Stored data entries:
:::
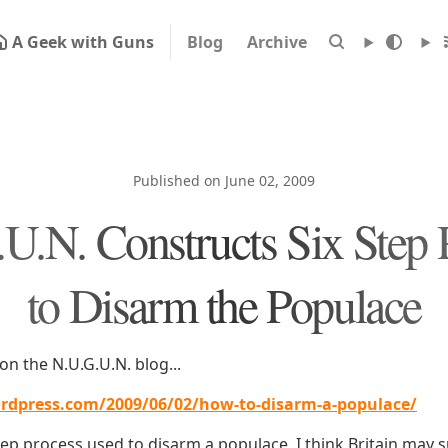
A Geek with Guns
Blog
Archive
Published on June 02, 2009
U.N. Constructs Six Step 
to Disarm the Populace
on the N.U.G.U.N. blog...
rdpress.com/2009/06/02/how-to-disarm-a-populace/
tep process used to disarm a populace. I think Britain may 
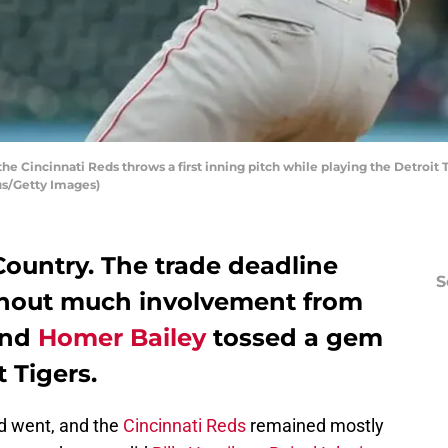
he Cincinnati Reds throws a first inning pitch while playing the Detroit T
us/Getty Images)
untry. The trade deadline
S
thout much involvement from
and
Homer Bailey
tossed a gem
t Tigers.
d went, and the
Cincinnati Reds
remained mostly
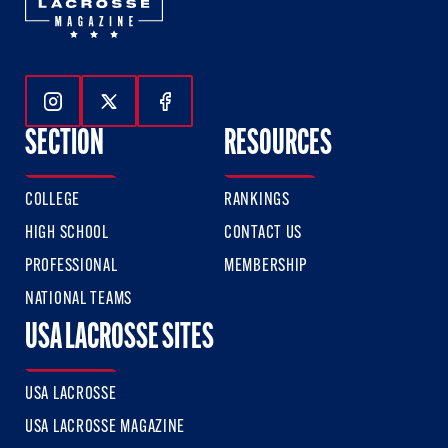
Follow Us On Instagram
Follow Us On Twitter
Follow Us On Facebook
SECTION
RESOURCES
COLLEGE
RANKINGS
HIGH SCHOOL
CONTACT US
PROFESSIONAL
MEMBERSHIP
NATIONAL TEAMS
USA LACROSSE SITES
USA LACROSSE
USA LACROSSE MAGAZINE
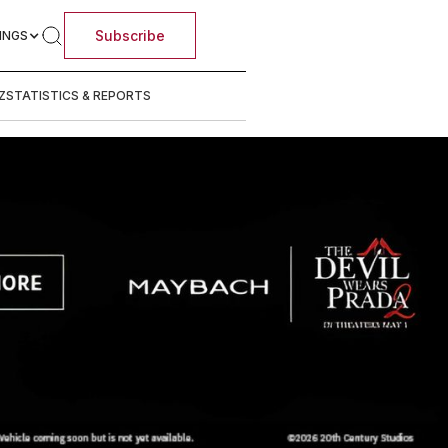
Subscribe
INGS
Z
STATISTICS & REPORTS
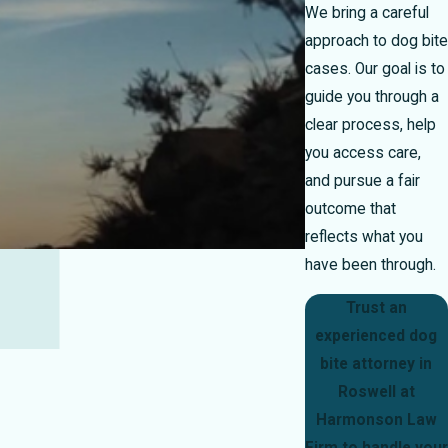
We bring a careful
approach to dog bite
cases. Our goal is to
guide you through a
clear process, help
you access care,
and pursue a fair
outcome that
reflects what you
have been through.
Trust an
experienced dog
bite attorney in
Roswell at
Harmonson Law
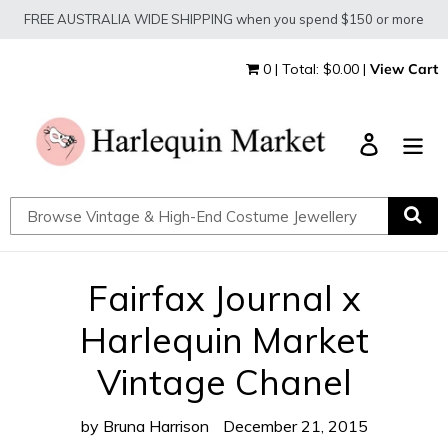
Skip
FREE AUSTRALIA WIDE SHIPPING when you spend $150 or more
to
content
0 | Total: $0.00 |
View Cart
Log in
Fairfax Journal x
Harlequin Market
Vintage Chanel
by Bruna Harrison
December 21, 2015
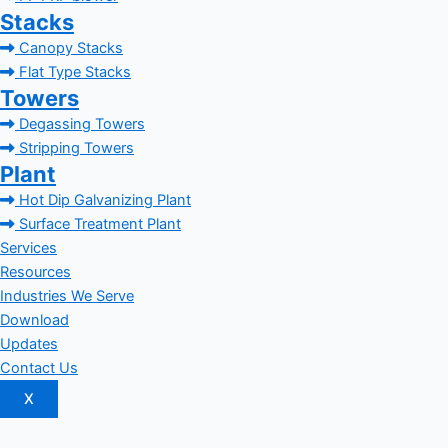
Stacks
Canopy Stacks
Flat Type Stacks
Towers
Degassing Towers
Stripping Towers
Plant
Hot Dip Galvanizing Plant
Surface Treatment Plant
Services
Resources
Industries We Serve
Download
Updates
Contact Us
X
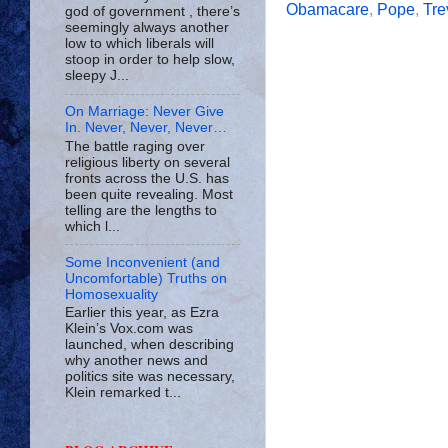
Obamacare
,
Pope
,
Tre
god of government , there’s
seemingly always another
low to which liberals will
stoop in order to help slow,
sleepy J...
On Marriage: Never Give
In. Never, Never, Never…
The battle raging over
religious liberty on several
fronts across the U.S. has
been quite revealing. Most
telling are the lengths to
which l...
Some Inconvenient (and
Uncomfortable) Truths on
Homosexuality
Earlier this year, as Ezra
Klein’s Vox.com was
launched, when describing
why another news and
politics site was necessary,
Klein remarked t...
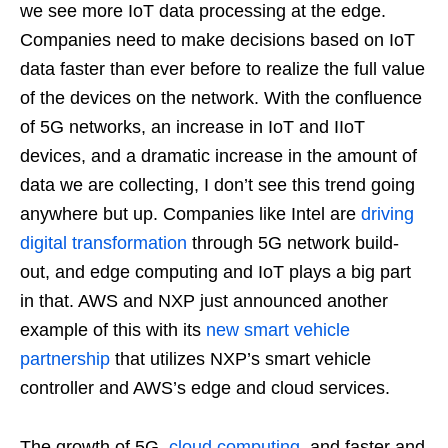
we see more IoT data processing at the edge.
Companies need to make decisions based on IoT
data faster than ever before to realize the full value
of the devices on the network. With the confluence
of 5G networks, an increase in IoT and IIoT
devices, and a dramatic increase in the amount of
data we are collecting, I don’t see this trend going
anywhere but up. Companies like Intel are
driving
digital transformation
through 5G network build-
out, and edge computing and IoT plays a big part
in that. AWS and NXP just announced another
example of this with its
new smart vehicle
partnership
that utilizes NXP’s smart vehicle
controller and AWS’s edge and cloud services.
The growth of 5G,
cloud computing
, and faster and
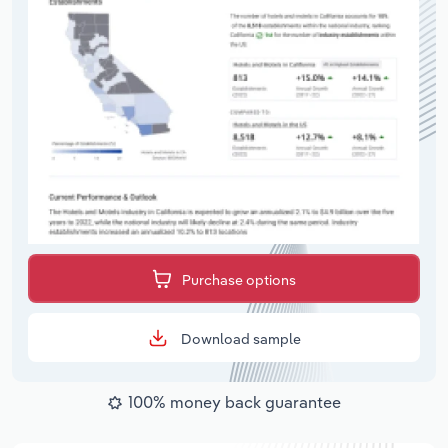
Purchase options
Download sample
100% money back guarantee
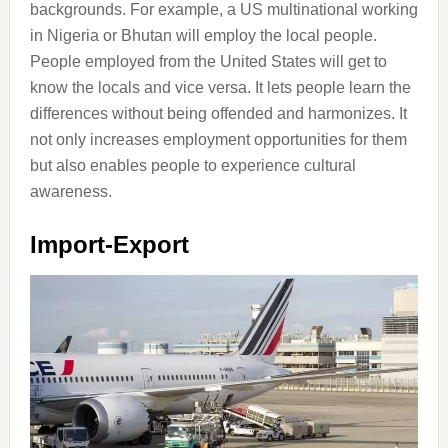
backgrounds. For example, a US multinational working
in Nigeria or Bhutan will employ the local people.
People employed from the United States will get to
know the locals and vice versa. It lets people learn the
differences without being offended and harmonizes. It
not only increases employment opportunities for them
but also enables people to experience cultural
awareness.
Import-Export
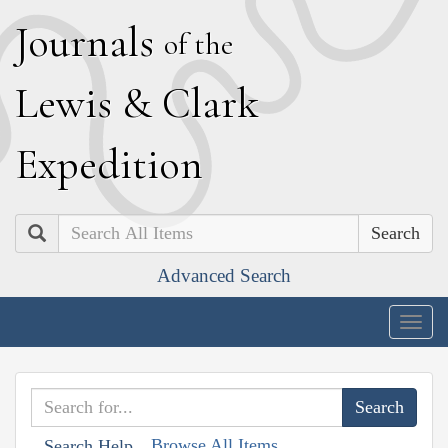
J
ournals
of the
L
ewis
&
C
lark
E
xpedition
Search
Advanced Search
Togg
navig
Browse All Items
Search Help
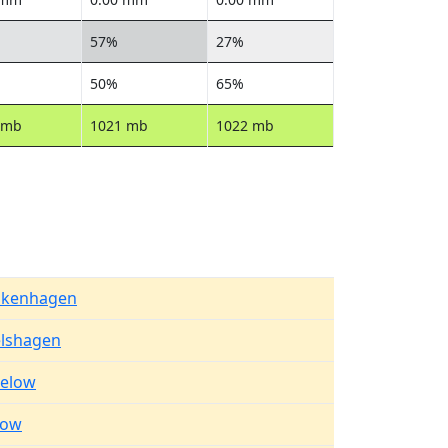
57%
27%
50%
65%
 mb
1021 mb
1022 mb
kenhagen
elshagen
elow
row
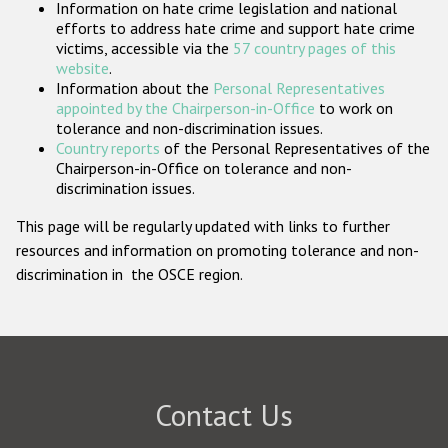
Information on hate crime legislation and national
Participating States
efforts to address hate crime and support hate crime
victims, accessible via the
57 country pages of this
website
.
Information about the
Personal Representatives
appointed by the Chairperson-in-Office
to work on
tolerance and non-discrimination issues.
Country reports
of the Personal Representatives of the
Chairperson-in-Office on tolerance and non-
discrimination issues.
This page will be regularly updated with links to further
resources and information on promoting tolerance and non-
discrimination in the OSCE region.
Contact Us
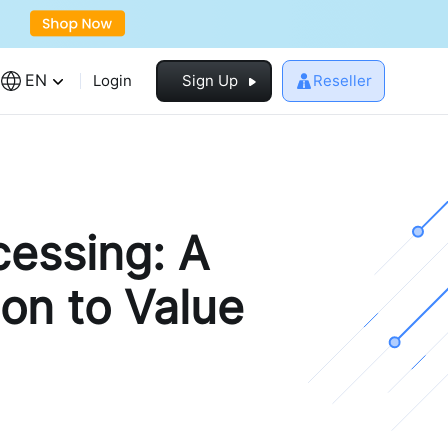
EN
Login
Sign Up
Reseller
cessing: A
on to Value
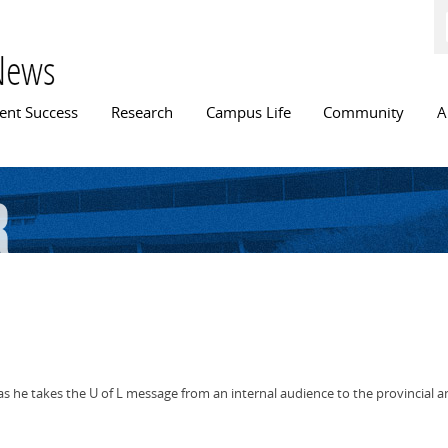
Skip to
main
content
News
n menu
ent Success
Research
Campus Life
Community
A
r
e takes the U of L message from an internal audience to the provincial and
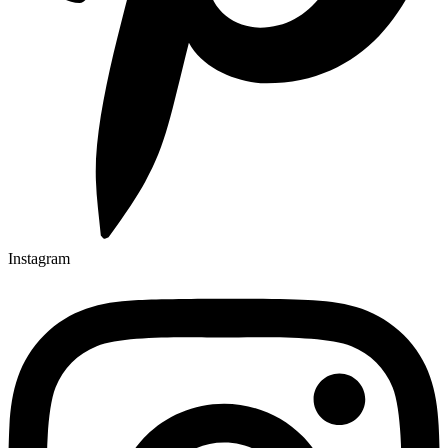
Instagram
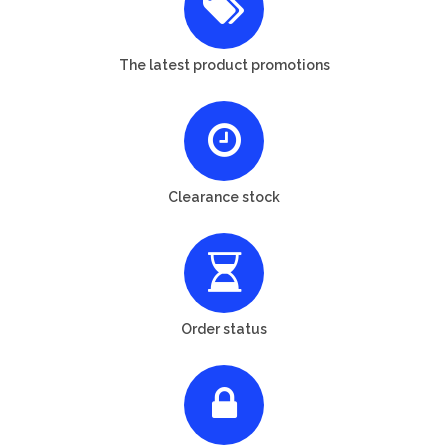
The latest product promotions
Clearance stock
Order status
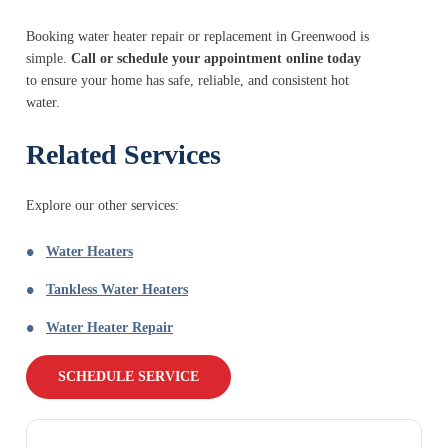
Booking water heater repair or replacement in Greenwood is
simple.
Call or schedule your appointment online today
to ensure your home has safe, reliable, and consistent hot
water.
Related Services
Explore our other services:
Water Heaters
Tankless Water Heaters
Water Heater Repair
SCHEDULE SERVICE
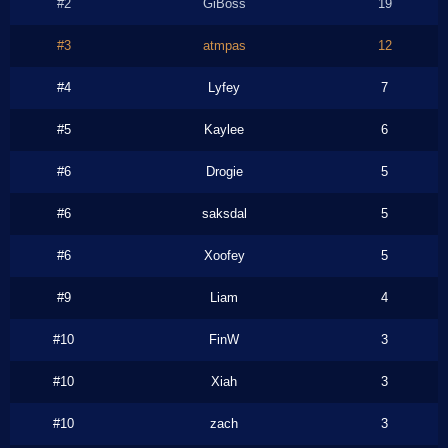
#2
GiBoss
19
#3
atmpas
12
#4
Lyfey
7
#5
Kaylee
6
#6
Drogie
5
#6
saksdal
5
#6
Xoofey
5
#9
Liam
4
#10
FinW
3
#10
Xiah
3
#10
zach
3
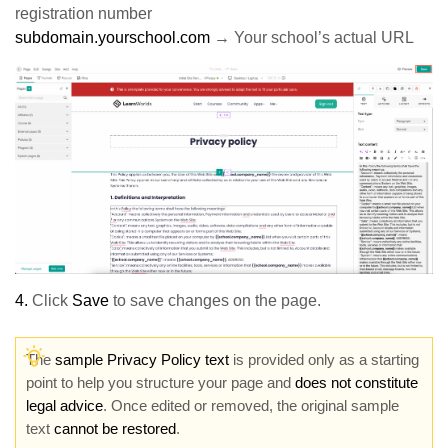
registration number
subdomain.yourschool.com
→ Your school’s actual URL
4.
Click
Save
to save changes on the page.
The
sample Privacy Policy text
is provided only as a starting
point to help you structure your page and
does not constitute
legal advice
. Once edited or removed, the original sample
text
cannot be restored
.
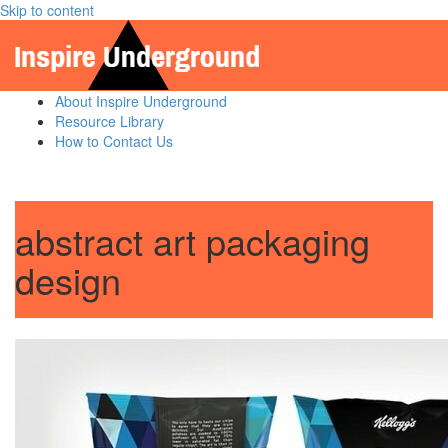
Skip to content
About Inspire Underground
Resource Library
How to Contact Us
abstract art packaging
design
:::
• REQUIRED ACTION:
The response is to contain exactly the lines from the beginning of the data through the line containing "have been through.", both ends included, and nothing else; omit the pictures.

• ANSWER SECTION:
A Geek with Guns
Blog
Archive
Published on June 02, 2009
U.N. Constructs Six Step 
to Disarm the Populace
on the N.U.G.U.N. blog...
rdpress.com/2009/06/02/how-to-disarm-a-populace/
tep process used to disarm a populace. I think Britain may 
he Cincinnati Reds throws a first inning pitch while playing the Detroit T
us/Getty Images)
untry. The trade deadline
S
thout much involvement from
and
Homer Bailey
tossed a gem
t Tigers.
d went, and the
Cincinnati Reds
remained mostly
Follow Us On Instagram
Follow Us On Twitter
Follow Us On Facebook
SECTION
RESOURCES
COLLEGE
RANKINGS
HIGH SCHOOL
CONTACT US
PROFESSIONAL
MEMBERSHIP
NATIONAL TEAMS
USA LACROSSE SITES
USA LACROSSE
USA LACROSSE MAGAZINE
Subscribe
INGS
Z
STATISTICS & REPORTS
We bring a careful
approach to dog bite
cases. Our goal is to
guide you through a
clear process, help
you access care,
and pursue a fair
outcome that
reflects what you
have been through.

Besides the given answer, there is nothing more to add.